§ **PROBLEM TO SOLVE**: Keep only the lines of the material below that contain the word "chơi". Copy those lines.

§ **RECORDS FOR THIS EXERCISE**:
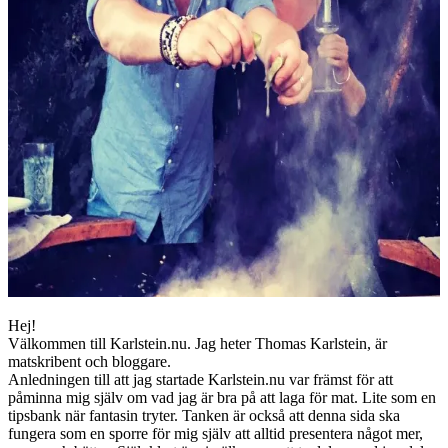
Hej!
Välkommen till Karlstein.nu. Jag heter Thomas Karlstein, är
matskribent och bloggare.
Anledningen till att jag startade Karlstein.nu var främst för att
påminna mig själv om vad jag är bra på att laga för mat. Lite som en
tipsbank när fantasin tryter. Tanken är också att denna sida ska
fungera som en sporre för mig själv att alltid presentera något mer,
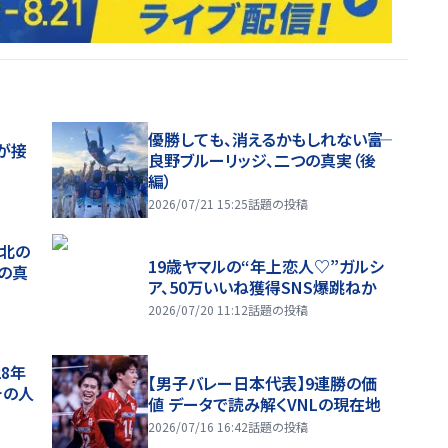
優勝しても、消えるかもしれない――富
が接
良野ブルーリッジ、二つの真実（後
編）
2026/07/21 15:25
話題の投稿
、北の
19歳ヤマルの“年上恋人♡”ガルシ
つの真
ア、50万いいね獲得SNS爆跳ねか
2026/07/20 11:12
話題の投稿
28年
【男子バレー日本代表】9連勝の価
チの人
値 データで読み解くVNLの現在地
2026/07/16 16:42
話題の投稿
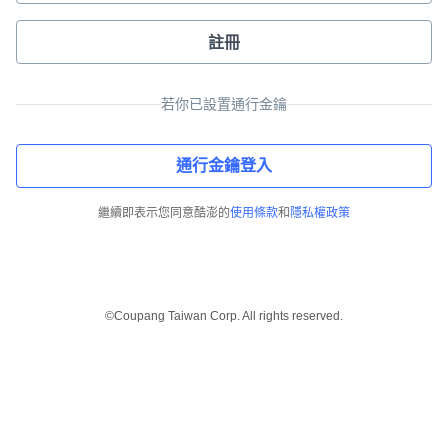
註冊
若你已設置通行金鑰
通行金鑰登入
繼續即表示您同意酷澎的
使用條款
和
隱私權政策
©Coupang Taiwan Corp. All rights reserved.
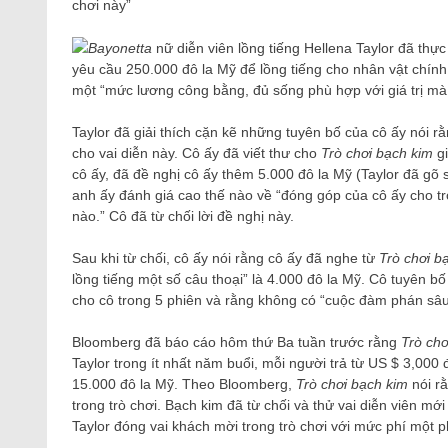
chơi này”
Bayonetta
nữ diễn viên lồng tiếng Hellena Taylor đã thực
yêu cầu 250.000 đô la Mỹ để lồng tiếng cho nhân vật chín
một “mức lương công bằng, đủ sống phù hợp với giá trị mà t
Taylor đã giải thích cặn kẽ những tuyên bố của cô ấy nói r
cho vai diễn này. Cô ấy đã viết thư cho
Trò chơi bạch kim
g
cô ấy, đã đề nghị cô ấy thêm 5.000 đô la Mỹ (Taylor đã gõ 
anh ấy đánh giá cao thế nào về “đóng góp của cô ấy cho t
nào.” Cô đã từ chối lời đề nghị này.
Sau khi từ chối, cô ấy nói rằng cô ấy đã nghe từ
Trò chơi b
lồng tiếng một số câu thoại” là 4.000 đô la Mỹ. Cô tuyên 
cho cô trong 5 phiên và rằng không có “cuộc đàm phán sâu
Bloomberg đã báo cáo hôm thứ Ba tuần trước rằng
Trò chơ
Taylor trong ít nhất năm buổi, mỗi người trả từ US $ 3,00
15.000 đô la Mỹ. Theo Bloomberg,
Trò chơi bạch kim
nói rằ
trong trò chơi. Bạch kim đã từ chối và thử vai diễn viên m
Taylor đóng vai khách mời trong trò chơi với mức phí một p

§ **YOUR RESPONSE**:
chơi này”
Trò chơi bạch kim
Trò chơi b
Trò chơi bạch kim
trong trò chơi. Bạch kim đã từ chối và thử vai diễn viên m
Taylor đóng vai khách mời trong trò chơi với mức phí một p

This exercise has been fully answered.